¹ Universitá degli Studi dell’Insubria, Via Valleggio 11, 22100 Como, Italy
e-mail: mattia.toffano@inaf.it
² INAF – Osservatorio Astronomico di Brera, Via E. Bianchi 46, 23807 Merate, Italy
³ INFN – Sezione di Milano-Bicocca, Piazza della Scienza 3, 20126 Milano, Italy
⁴ Universitá degli Studi di Milano-Bicocca, Dip. di Fisica “G. Occhialini”, Piazza della Scienza 3, 20126 Milano, Italy
⁵ Gran Sasso Science Institute, Viale F. Crispi 7, 67100 L’Aquila (AQ), Italy
⁶ INFN – Laboratori Nazionali del Gran Sasso, 67100 L’Aquila (AQ), Italy
⁷ INAF – Osservatorio Astronomico d’Abruzzo, Via M. Maggini snc, 64100 Teramo, Italy
⁸ INFN – Sezione di Trieste, via Valerio 2, 34149 Trieste, Italy
⁹ Institute for Fundamental Physics of the Universe (IFPU), 34151 Trieste, Italy

Received: 9 April 2021
Accepted: 1 June 2021

Abstract

The prompt emission spectra from gamma-ray bursts (GRBs) are often fitted with the empirical “Band” function, namely two smoothly connected power laws. The typical slope of the low-energy (sub-MeV) power law is α_Band ≃ −1. In a small fraction of long GRBs this power law splits into two components such that the spectrum presents, in addition to the typical ∼MeV νF_ν peak, a break at the order of a few keV or hundreds of keV. The typical power law slopes below and above the break are −0.6 and −1.5, respectively.
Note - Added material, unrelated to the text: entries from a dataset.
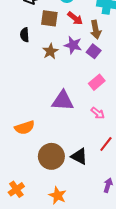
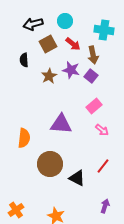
brown square: (49, 18) -> (48, 44), turned -36
pink arrow: (98, 113) -> (102, 130), moved
orange semicircle: (25, 128) -> (24, 138), moved, turned -66
brown circle: (51, 156) -> (50, 164), moved

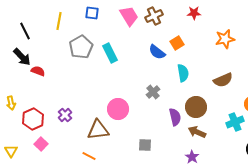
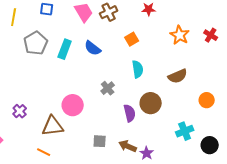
orange star: (225, 39) -> (180, 35), turned -30
blue semicircle: (157, 52) -> (93, 48), moved
cyan rectangle: (110, 53) -> (65, 49), turned 48
cyan cross: (235, 122) -> (185, 131), moved
brown arrow: (197, 132) -> (128, 146), moved

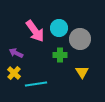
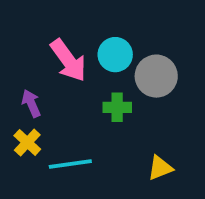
purple arrow: (16, 53) -> (31, 103), turned 40
yellow triangle: (82, 72) -> (160, 168), moved, turned 40

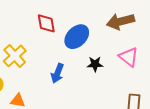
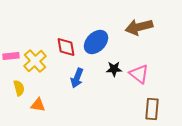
red diamond: (46, 23) -> (66, 47), moved
pink triangle: (129, 57) -> (139, 74), moved

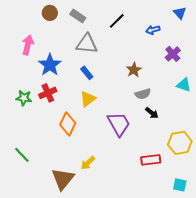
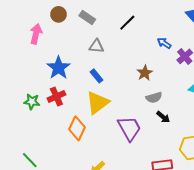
blue arrow: (153, 30) -> (164, 43), moved, turned 48
gray triangle: (87, 44) -> (96, 46), size x0.7
pink arrow: (28, 45) -> (36, 34), moved
yellow triangle: (88, 99) -> (98, 103), size x1.4

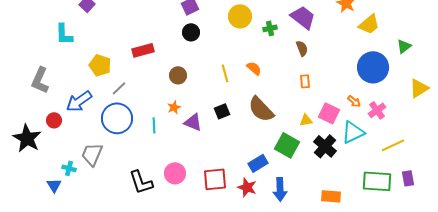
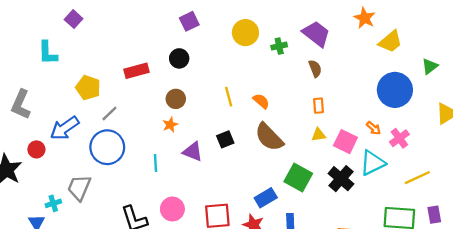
black circle: (191, 32) -> (179, 58), moved
orange semicircle: (254, 68) -> (261, 101), moved
orange star: (174, 107) -> (170, 125), moved
yellow triangle: (306, 120) -> (318, 135), moved
cyan line: (154, 125) -> (156, 163), moved
cyan cross: (69, 168) -> (53, 203), turned -32

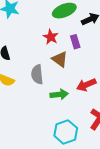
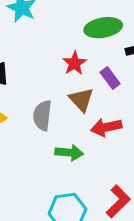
purple rectangle: (75, 42) -> (110, 78), turned -32
red arrow: (86, 85) -> (106, 127), moved

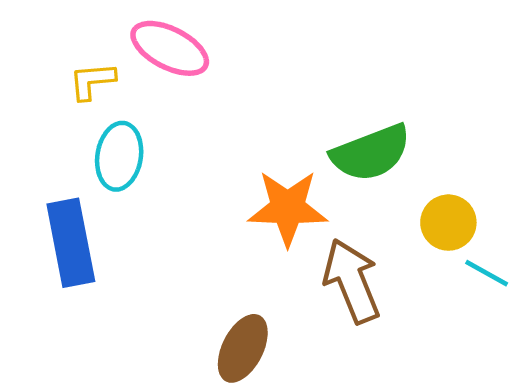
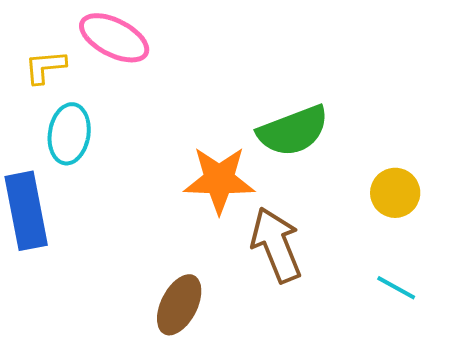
yellow circle: (448, 223) -> (395, 193), moved
cyan line: (487, 273) -> (396, 288), moved

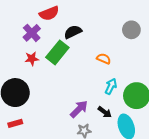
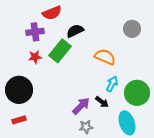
purple cross: (32, 33) -> (35, 32), turned 36
orange semicircle: (104, 59) -> (105, 57), size x1.5
black arrow: (105, 112) -> (102, 102), moved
If the break is a common feature, the value of α_Band could be an “average” of the spectral slopes below and above the break in GRBs fitted with Band function. We analyze the spectra of 27 (9) bright long (short) GRBs detected by the Fermi satellite, finding a low-energy break between 80 keV and 280 keV in 12 long GRBs, but in none of the short events. Through spectral simulations we show that if the break is moved closer (farther) to the peak energy, a harder (softer) α_Band is found by fitting the simulated spectra with the Band function. The hard average slope α_Band ≃ −0.38 found in short GRBs suggests that the break is close to the peak energy. We show that for 15 long GRBs best fitted by the Band function only, the break could be present but not identifiable in the Fermi/GBM spectrum, because either at low energies, close to the detector limit (α_Band ≲ −1), or in the proximity of the energy peak (α_Band ≳ −1). A spectrum with two breaks could be typical of GRB prompt emission, albeit hard to identify with current detectors. Instrumental design such as that conceived for the THESEUS space mission, extending from 0.3 keV to several MeV and featuring a larger effective area with respect to Fermi/GBM, could reveal a larger fraction of GRBs with spectral energy breaks.